Pigeons: The Fascinating Saga of the World’s Most Revered and Reviled Bird by Andrew D. Blechman. First published 2006. As reviewed and pictured: hardcover, 239 pages.
Rock Pigeons are thought to be native to Asia, though they are among the most widely distributed bird species on the planet today. Their natural breeding habitat, coastal cliff faces, is easily replaced by city skyscrapers in urban areas. But pigeons were thriving among humans well before the age of the skyscraper. It was via strong-flying pigeons that the results of the first Olympic Games, in 776 B.C., were distributed.
I learned this historical tidbit, and countless others, reading Blechman’s engaging Pigeons. The book follows several different modern interactions between pigeons and humans: high-stakes pigeon racing; pigeon shooting; fancy pigeon breeding; pigeon farming; pigeon rescue groups; and more.
I was especially interested by the chapters on pigeon racing, where the author closely followed one champion pigeon racer through parts of a racing season. In contrast, the chapters on pigeon shooting (a “sport” I was not even aware of until this book) and pigeon meat farming (ditto) were difficult for this admittedly biased pigeon-lover to read. Some chapters were more interesting than others, though I did learn something from each of the authors encounters with various types of pigeon people.
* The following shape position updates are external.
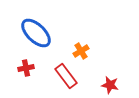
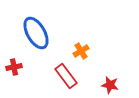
blue ellipse: rotated 16 degrees clockwise
red cross: moved 12 px left, 1 px up
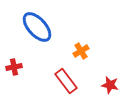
blue ellipse: moved 1 px right, 6 px up; rotated 12 degrees counterclockwise
red rectangle: moved 5 px down
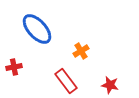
blue ellipse: moved 2 px down
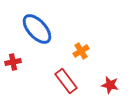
red cross: moved 1 px left, 5 px up
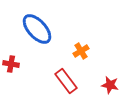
red cross: moved 2 px left, 2 px down; rotated 21 degrees clockwise
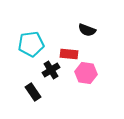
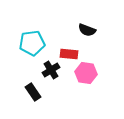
cyan pentagon: moved 1 px right, 1 px up
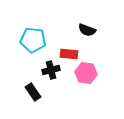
cyan pentagon: moved 1 px right, 3 px up; rotated 15 degrees clockwise
black cross: rotated 18 degrees clockwise
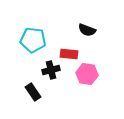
pink hexagon: moved 1 px right, 1 px down
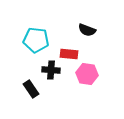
cyan pentagon: moved 3 px right
black cross: rotated 18 degrees clockwise
black rectangle: moved 2 px left, 3 px up
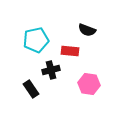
cyan pentagon: rotated 20 degrees counterclockwise
red rectangle: moved 1 px right, 3 px up
black cross: rotated 18 degrees counterclockwise
pink hexagon: moved 2 px right, 10 px down
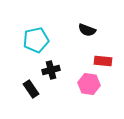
red rectangle: moved 33 px right, 10 px down
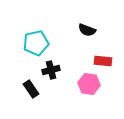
cyan pentagon: moved 3 px down
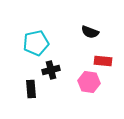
black semicircle: moved 3 px right, 2 px down
pink hexagon: moved 2 px up
black rectangle: rotated 30 degrees clockwise
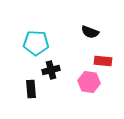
cyan pentagon: rotated 15 degrees clockwise
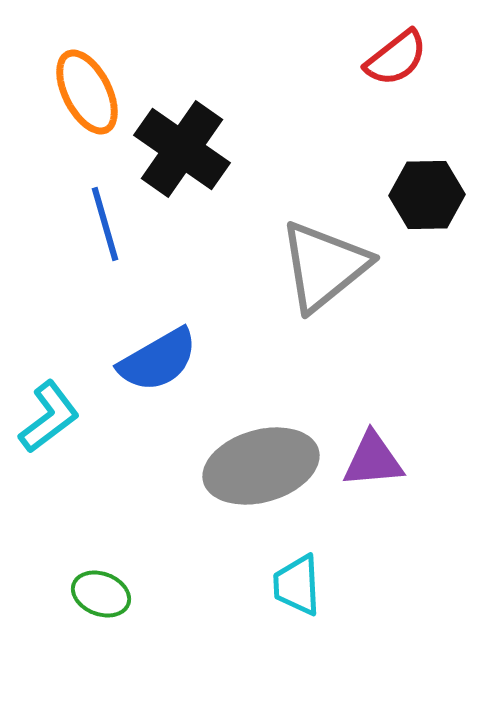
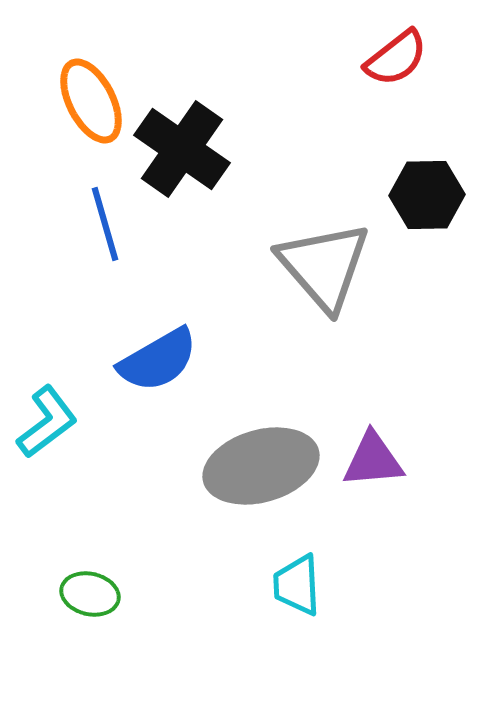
orange ellipse: moved 4 px right, 9 px down
gray triangle: rotated 32 degrees counterclockwise
cyan L-shape: moved 2 px left, 5 px down
green ellipse: moved 11 px left; rotated 8 degrees counterclockwise
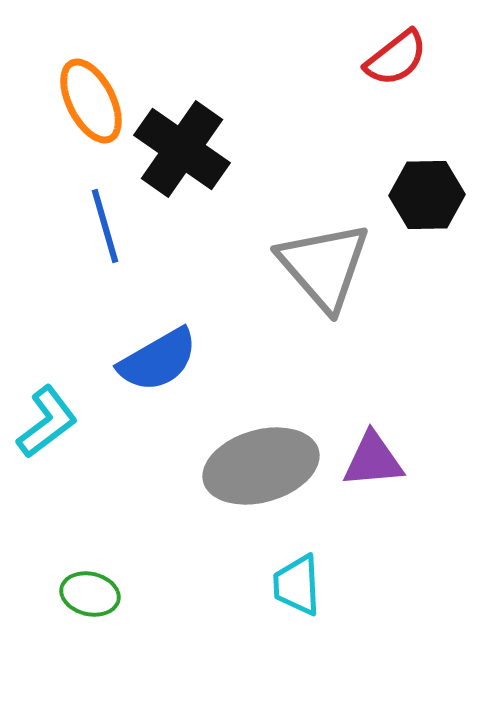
blue line: moved 2 px down
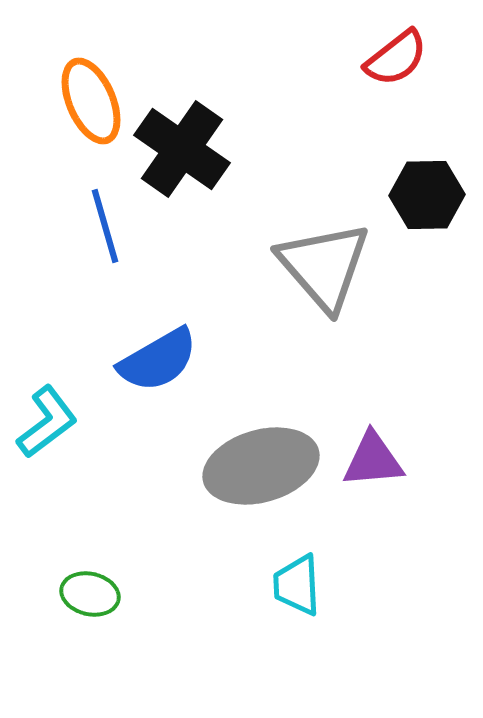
orange ellipse: rotated 4 degrees clockwise
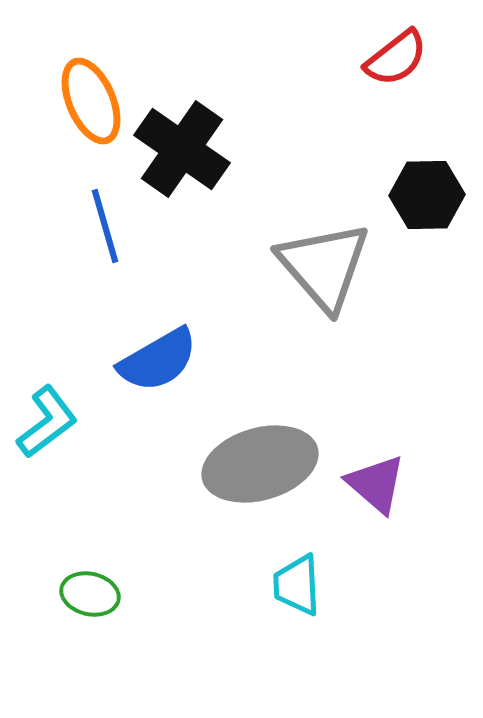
purple triangle: moved 3 px right, 24 px down; rotated 46 degrees clockwise
gray ellipse: moved 1 px left, 2 px up
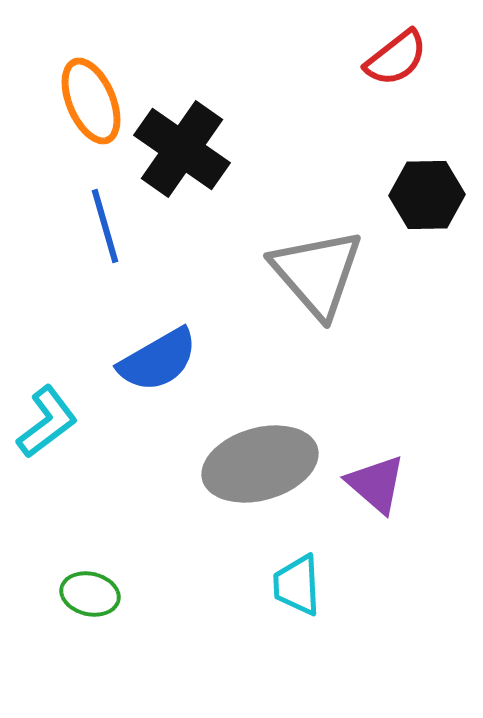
gray triangle: moved 7 px left, 7 px down
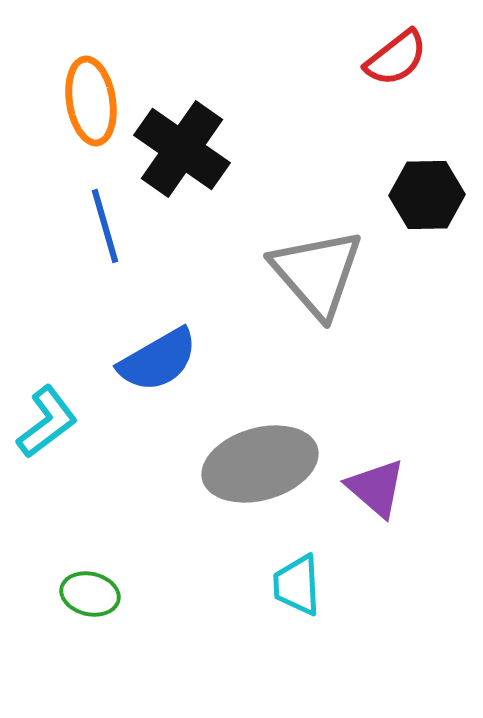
orange ellipse: rotated 14 degrees clockwise
purple triangle: moved 4 px down
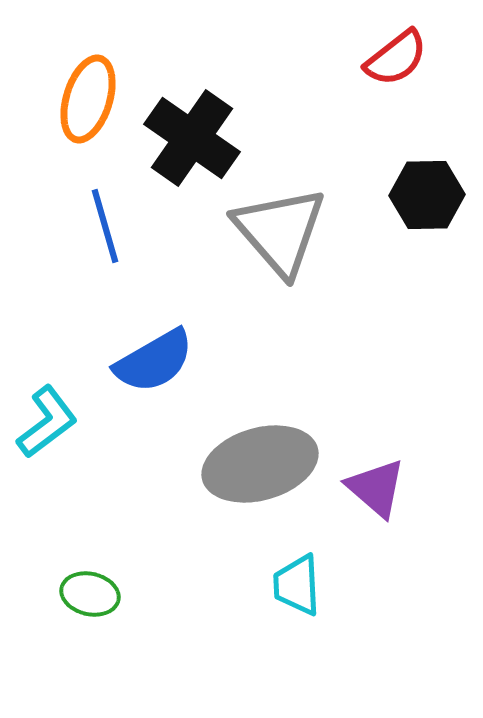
orange ellipse: moved 3 px left, 2 px up; rotated 26 degrees clockwise
black cross: moved 10 px right, 11 px up
gray triangle: moved 37 px left, 42 px up
blue semicircle: moved 4 px left, 1 px down
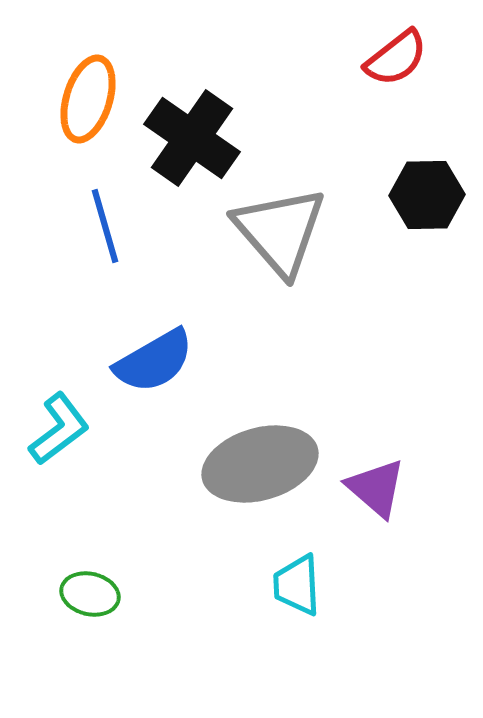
cyan L-shape: moved 12 px right, 7 px down
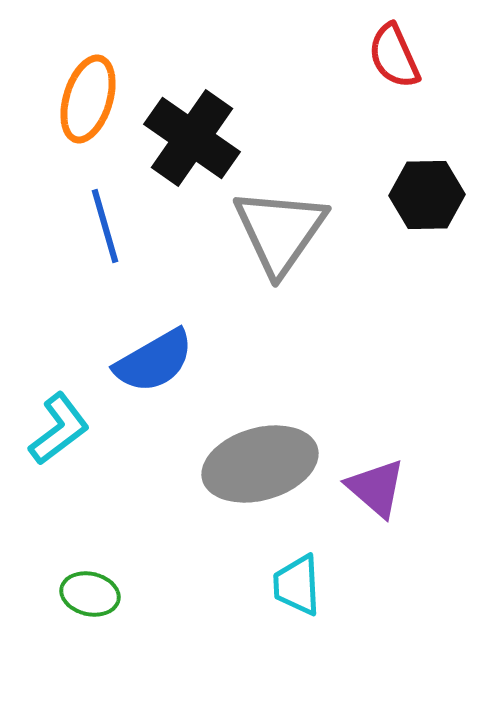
red semicircle: moved 2 px left, 2 px up; rotated 104 degrees clockwise
gray triangle: rotated 16 degrees clockwise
While I enjoyed the book, I felt that several topics were barely explored, leaving me wanting more. Topics like champion pigeon racing or the use of homing pigeons to deliver life-saving messages in times of war deserve books of their own, and I felt a bit cheated more than once when finishing a chapter of Pigeons. I guess that’s always a risk when covering such a varied topic in one book. I give Pigeons 3.5 Goldfinches out of 5.